Quoting from the previous article:
So far, we’ve explored the design space that a good coder might be able to explore during a coding interview. We’ve been good computer science students and used our algorithm analysis skills, replacing an O(Nk) algorithm with an O(N
lg
k) algorithm. But what if we give ourselves permission to revisit the sorting algorithm, with the help of SIMD? Can the insertion step for Insertion Sort be implemented in O(1) time on a small array?Yes. Yes, it can. But exploring that implementation strategy will be left for another article.
And here we are.
It bears mention that the SIMD-accelerated implementations of this function only work for small k, namely k<=8. We’ll touch on implementation strategies for any k, and I believe SIMD instruction sets will deliver higher performance than equivalent scalar implementations, but today we are only talking about small k.
An AVX register can hold a maxSoFar
array of up to size 8, and with the right instruction sequence, we can identify where a candidate value must be inserted, conditionally shift the SIMD lanes of the maxSoFar
register, and insert the incoming value in sorted order—all using a handful of SIMD instructions.

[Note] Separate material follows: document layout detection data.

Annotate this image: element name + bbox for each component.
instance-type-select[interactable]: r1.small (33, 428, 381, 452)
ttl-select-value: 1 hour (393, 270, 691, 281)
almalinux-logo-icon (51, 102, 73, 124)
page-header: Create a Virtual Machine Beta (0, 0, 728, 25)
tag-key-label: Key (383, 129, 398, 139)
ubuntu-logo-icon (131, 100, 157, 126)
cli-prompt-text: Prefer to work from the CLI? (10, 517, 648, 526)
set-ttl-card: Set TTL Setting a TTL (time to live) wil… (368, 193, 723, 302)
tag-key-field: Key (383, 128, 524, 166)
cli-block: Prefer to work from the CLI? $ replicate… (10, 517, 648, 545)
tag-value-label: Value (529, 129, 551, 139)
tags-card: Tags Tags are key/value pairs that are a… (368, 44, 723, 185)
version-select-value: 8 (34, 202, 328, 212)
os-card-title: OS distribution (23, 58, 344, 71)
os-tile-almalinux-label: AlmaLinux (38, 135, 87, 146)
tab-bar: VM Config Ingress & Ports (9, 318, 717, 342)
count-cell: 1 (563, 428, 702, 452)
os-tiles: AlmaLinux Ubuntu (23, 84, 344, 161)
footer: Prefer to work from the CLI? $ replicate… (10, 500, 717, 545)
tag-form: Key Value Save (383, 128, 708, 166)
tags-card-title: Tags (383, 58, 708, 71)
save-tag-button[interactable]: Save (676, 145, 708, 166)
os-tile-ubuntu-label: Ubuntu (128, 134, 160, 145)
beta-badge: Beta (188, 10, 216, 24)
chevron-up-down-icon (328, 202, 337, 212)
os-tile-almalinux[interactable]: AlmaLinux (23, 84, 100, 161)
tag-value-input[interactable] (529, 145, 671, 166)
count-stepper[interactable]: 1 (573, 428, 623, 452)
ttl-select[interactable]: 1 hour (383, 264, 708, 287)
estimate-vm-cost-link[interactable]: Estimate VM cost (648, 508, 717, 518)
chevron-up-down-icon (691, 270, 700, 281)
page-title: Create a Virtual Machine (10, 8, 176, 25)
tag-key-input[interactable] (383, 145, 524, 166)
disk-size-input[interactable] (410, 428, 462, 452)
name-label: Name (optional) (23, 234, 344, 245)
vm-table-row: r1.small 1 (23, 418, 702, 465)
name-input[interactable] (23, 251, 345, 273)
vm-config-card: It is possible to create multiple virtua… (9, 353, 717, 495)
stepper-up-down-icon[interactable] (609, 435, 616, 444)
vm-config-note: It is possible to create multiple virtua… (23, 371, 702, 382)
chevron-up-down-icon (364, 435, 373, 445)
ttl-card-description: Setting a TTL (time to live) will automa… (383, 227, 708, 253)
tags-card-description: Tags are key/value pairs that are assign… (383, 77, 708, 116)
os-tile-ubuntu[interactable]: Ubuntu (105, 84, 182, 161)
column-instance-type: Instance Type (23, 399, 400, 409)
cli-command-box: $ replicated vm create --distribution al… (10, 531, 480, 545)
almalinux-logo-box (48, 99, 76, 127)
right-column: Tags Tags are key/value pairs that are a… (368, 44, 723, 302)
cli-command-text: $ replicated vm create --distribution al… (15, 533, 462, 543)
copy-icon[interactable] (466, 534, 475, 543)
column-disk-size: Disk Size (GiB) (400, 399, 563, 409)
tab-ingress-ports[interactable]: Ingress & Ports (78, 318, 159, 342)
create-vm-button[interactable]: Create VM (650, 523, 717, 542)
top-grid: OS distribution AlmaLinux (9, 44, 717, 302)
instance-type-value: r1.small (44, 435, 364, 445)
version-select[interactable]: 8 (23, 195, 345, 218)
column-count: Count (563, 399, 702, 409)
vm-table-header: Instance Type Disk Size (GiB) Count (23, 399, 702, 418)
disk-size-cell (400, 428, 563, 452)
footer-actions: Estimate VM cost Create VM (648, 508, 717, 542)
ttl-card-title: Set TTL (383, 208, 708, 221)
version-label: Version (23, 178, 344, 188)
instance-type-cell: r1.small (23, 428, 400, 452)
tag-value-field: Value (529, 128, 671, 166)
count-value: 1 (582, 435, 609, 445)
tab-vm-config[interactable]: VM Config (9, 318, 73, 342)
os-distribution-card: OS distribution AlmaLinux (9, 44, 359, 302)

inline void insertNewMax_x4 ( __m128i& v_maxSoFar, __m128i x ) {
__m128i v_cmplt = _mm_cmplt_epi32( v_maxSoFar, x );
__m128i v_insertion_mask = _mm_xor_si128( v_cmplt, _mm_srli_si128( v_cmplt, 4 ) );
__m128i v_shift1 = _mm_srli_si128( v_maxSoFar, 4 );
v_maxSoFar = _mm_blendv_epi8( v_maxSoFar, v_shift1, v_cmplt );
v_maxSoFar = _mm_blendv_epi8( v_maxSoFar, x, v_insertion_mask );
}
inline void insertNewMax( __m128i& v_maxSoFar, int32_t x ) {
insertNewMax_x4( v_maxSoFar, _mm_set1_epi32( x ) );
}
NOTE: The _mm_srli_si128() intrinsic has two properties that are not obvious at first blush. First, the immediate parameter specifies a byte count. Secondly, the 256-bit analog of this function performs the requested shift on the upper and lower halves of the 256-bit register, placing _mm256_srli_si256() firmly in the Set Of Annoying Nonorthogonal x86 SIMD instructions.

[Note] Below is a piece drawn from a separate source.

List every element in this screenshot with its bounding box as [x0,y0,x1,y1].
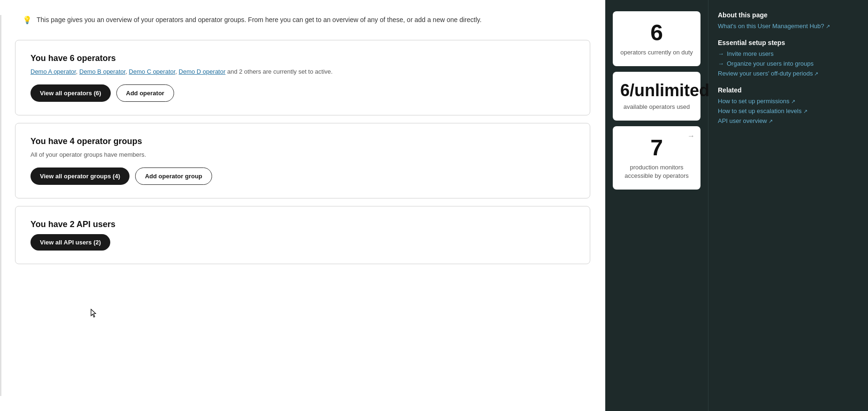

The above function updates maxSoFar
, not in O(lg
k) time, but in a few instructions: we broadcast the candidate value across one SIMD register, then compare against the values already in the maxSoFar
register. If the candidate is “less than” all of the values in maxSoFar
, the result is a mask of 0’s, and the subsequent operations do nothing; but if the candidate needs to be inserted into maxSoFar
, the mask is 1’s in the lanes where the maxSoFar
values are less than the candidate, then 0’s. The lane where the candidate must be inserted can be isolated with a shift and XOR
operation. We then use the VBLENDPD
instruction (wrapped with the _mm_blend_epi8() intrinsic) to conditionally overwrite maxSoFar
, first with a shifted version of itself to make room for the candidate if it will be inserted, then with the candidate value in the lane where it must land.

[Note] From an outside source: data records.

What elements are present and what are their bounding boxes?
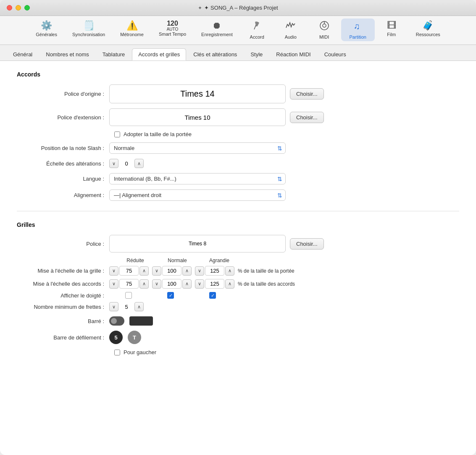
toolbar-accord-label: Accord xyxy=(250,34,264,39)
doigte-normale-checkbox[interactable]: ✓ xyxy=(167,292,174,299)
position-select[interactable]: Normale xyxy=(109,142,286,154)
accords-section: Accords Police d'origine : Times 14 Choi… xyxy=(17,71,459,201)
barre-label: Barré : xyxy=(17,318,109,324)
adopter-checkbox[interactable] xyxy=(114,132,120,137)
section-divider xyxy=(17,211,459,211)
toolbar-audio[interactable]: Audio xyxy=(274,18,308,41)
toolbar-metronome[interactable]: ⚠️ Métronome xyxy=(113,18,151,41)
langue-row: Langue : International (B, Bb, F#...) ⇅ xyxy=(17,173,459,184)
chord-icon xyxy=(252,20,263,34)
grille-reduite-input[interactable] xyxy=(119,266,139,276)
doigte-agrandie-cell: ✓ xyxy=(193,292,232,299)
tab-couleurs[interactable]: Couleurs xyxy=(318,48,352,60)
toolbar-accord[interactable]: Accord xyxy=(240,18,274,41)
partition-icon: ♫ xyxy=(352,20,363,34)
mise-accords-suffix: % de la taille des accords xyxy=(238,281,295,287)
adopter-label: Adopter la taille de la portée xyxy=(124,131,192,137)
grille-normale-input[interactable] xyxy=(162,266,181,276)
record-icon: ⏺ xyxy=(212,20,221,31)
mise-accords-label: Mise à l'échelle des accords : xyxy=(17,281,109,287)
grille-agrandie-up[interactable]: ∧ xyxy=(225,266,234,276)
minimize-button[interactable] xyxy=(16,5,21,11)
pour-gaucher-checkbox[interactable] xyxy=(114,350,120,355)
grilles-police-row: Police : Times 8 Choisir... xyxy=(17,235,459,252)
langue-label: Langue : xyxy=(17,176,109,182)
resources-icon: 🧳 xyxy=(422,20,434,31)
mise-accords-row: Mise à l'échelle des accords : ∨ ∧ ∨ ∧ ∨ xyxy=(17,279,459,289)
accords-agrandie-input[interactable] xyxy=(205,279,224,289)
tabbar: Général Nombres et noms Tablature Accord… xyxy=(0,45,476,61)
echelle-value: 0 xyxy=(120,160,133,167)
toolbar-midi[interactable]: MIDI xyxy=(308,18,341,41)
accords-reduite-input[interactable] xyxy=(119,279,139,289)
accords-normale-up[interactable]: ∧ xyxy=(182,279,192,289)
police-extension-label: Police d'extension : xyxy=(17,114,109,121)
col-agrandie: Agrandie xyxy=(198,258,240,263)
accords-reduite-down[interactable]: ∨ xyxy=(109,279,118,289)
echelle-down-button[interactable]: ∨ xyxy=(109,159,118,168)
choisir-origine-button[interactable]: Choisir... xyxy=(290,88,324,100)
toolbar-generales[interactable]: ⚙️ Générales xyxy=(28,18,65,41)
nb-frettes-row: Nombre minimum de frettes : ∨ 5 ∧ xyxy=(17,302,459,311)
toolbar-midi-label: MIDI xyxy=(319,34,329,39)
tab-cles[interactable]: Clés et altérations xyxy=(187,48,243,60)
grilles-section: Grilles Police : Times 8 Choisir... Rédu… xyxy=(17,221,459,355)
toolbar-generales-label: Générales xyxy=(36,32,57,37)
toolbar-ressources[interactable]: 🧳 Ressources xyxy=(408,18,448,41)
toolbar-enregistrement[interactable]: ⏺ Enregistrement xyxy=(194,18,240,41)
adopter-row: Adopter la taille de la portée xyxy=(114,131,459,137)
pour-gaucher-label: Pour gaucher xyxy=(124,349,156,355)
maximize-button[interactable] xyxy=(24,5,30,11)
choisir-extension-button[interactable]: Choisir... xyxy=(290,112,324,123)
frettes-up-button[interactable]: ∧ xyxy=(134,302,144,311)
grille-reduite-down[interactable]: ∨ xyxy=(109,266,118,276)
police-extension-row: Police d'extension : Times 10 Choisir... xyxy=(17,108,459,126)
traffic-lights xyxy=(7,5,30,11)
toolbar-sync-label: Synchronisation xyxy=(72,32,105,37)
echelle-up-button[interactable]: ∧ xyxy=(134,159,144,168)
doigte-agrandie-checkbox[interactable]: ✓ xyxy=(209,292,216,299)
mise-grille-reduite-cell: ∨ ∧ xyxy=(109,266,149,276)
toolbar-film-label: Film xyxy=(387,32,396,37)
choisir-grilles-button[interactable]: Choisir... xyxy=(290,238,324,250)
alignement-select[interactable]: —| Alignement droit xyxy=(109,189,286,201)
echelle-label: Échelle des altérations : xyxy=(17,160,109,167)
barre-sym1[interactable] xyxy=(109,316,124,326)
accords-agrandie-up[interactable]: ∧ xyxy=(225,279,234,289)
toolbar-audio-label: Audio xyxy=(285,34,297,39)
title-text: ✦ SONG_A – Réglages Projet xyxy=(204,5,278,11)
police-origine-row: Police d'origine : Times 14 Choisir... xyxy=(17,84,459,103)
mise-grille-row: Mise à l'échelle de la grille : ∨ ∧ ∨ ∧ … xyxy=(17,266,459,276)
accords-agrandie-down[interactable]: ∨ xyxy=(195,279,204,289)
tab-general[interactable]: Général xyxy=(7,48,39,60)
toolbar-metro-label: Métronome xyxy=(120,32,144,37)
grille-normale-down[interactable]: ∨ xyxy=(152,266,161,276)
mise-grille-agrandie-cell: ∨ ∧ xyxy=(195,266,234,276)
tab-reaction[interactable]: Réaction MIDI xyxy=(270,48,317,60)
frettes-down-button[interactable]: ∨ xyxy=(109,302,118,311)
tab-accords[interactable]: Accords et grilles xyxy=(132,48,186,60)
police-extension-value: Times 10 xyxy=(184,114,210,121)
barre-sym2[interactable] xyxy=(129,316,153,326)
tab-tablature[interactable]: Tablature xyxy=(96,48,131,60)
toolbar-partition[interactable]: ♫ Partition xyxy=(341,18,375,41)
doigte-reduite-checkbox[interactable] xyxy=(125,292,132,299)
grille-reduite-up[interactable]: ∧ xyxy=(139,266,149,276)
scroll-circle-5[interactable]: 5 xyxy=(109,331,123,344)
toolbar-synchronisation[interactable]: 🗒️ Synchronisation xyxy=(65,18,113,41)
tab-nombres[interactable]: Nombres et noms xyxy=(39,48,95,60)
toolbar-film[interactable]: 🎞 Film xyxy=(375,18,408,41)
toolbar-smart-tempo[interactable]: 120 AUTO Smart Tempo xyxy=(151,18,194,41)
scroll-circle-t[interactable]: T xyxy=(128,331,141,344)
grille-agrandie-down[interactable]: ∨ xyxy=(195,266,204,276)
position-label: Position de la note Slash : xyxy=(17,145,109,151)
grille-agrandie-input[interactable] xyxy=(205,266,224,276)
accords-normale-down[interactable]: ∨ xyxy=(152,279,161,289)
accords-reduite-up[interactable]: ∧ xyxy=(139,279,149,289)
grille-normale-up[interactable]: ∧ xyxy=(182,266,192,276)
echelle-row: Échelle des altérations : ∨ 0 ∧ xyxy=(17,159,459,168)
close-button[interactable] xyxy=(7,5,12,11)
tab-style[interactable]: Style xyxy=(244,48,269,60)
accords-normale-input[interactable] xyxy=(162,279,181,289)
langue-select[interactable]: International (B, Bb, F#...) xyxy=(109,173,286,184)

As with most SIMD coding, this code is not work-efficient! It is comparing and shifting and masking and blending 4 SIMD lanes at a time, zeroing in on the lanes that need to be shifted and/or replaced (and if we needed a bigger maxSoFar
array, we could rewrite to use AVX2 or AVX512 sized registers, which would hold 8 or 16 values, respectively).
The AVX2 formulation of the third-largest problem, using an SSE2-valued maxSoFar
array, is as follows:
int32_t
thirdLargest_avx2( const std::vector<int32_t>& v )
{
int32_t minMax;
__m128i v_maxSoFar;
{
v_maxSoFar = _mm_set_epi32( std::numeric_limits<int32_t>::max(),
std::numeric_limits<int32_t>::min(),
std::numeric_limits<int32_t>::min(),
std::numeric_limits<int32_t>::min() );
insertNewMax( v_maxSoFar, v[0] );
insertNewMax( v_maxSoFar, v[1] );
insertNewMax( v_maxSoFar, v[2] );
}
minMax = _mm_cvtsi128_si32( v_maxSoFar );
size_t i = 3;
while ( i < v.size() ) {
if ( v[i] > minMax ) {
insertNewMax( v_maxSoFar, v[i] );
minMax = _mm_cvtsi128_si32( v_maxSoFar );
}
++i;
}
return minMax;
}
The initialization of v_maxSoFar
uses sentinels to ensure the first 3 input values are inserted correctly:
v_maxSoFar = _mm_set_epi32( std::numeric_limits<int32_t>::max(),
std::numeric_limits<int32_t>::min(),
std::numeric_limits<int32_t>::min(),
std::numeric_limits<int32_t>::min() );
For k==2, we’d instead initialize as:
v_maxSoFar = _mm_set_epi32( std::numeric_limits<int32_t>::max(),
std::numeric_limits<int32_t>::max(),
std::numeric_limits<int32_t>::min(),
std::numeric_limits<int32_t>::min() );
The code then scans the input array, checking to see if the new candidate element v[i]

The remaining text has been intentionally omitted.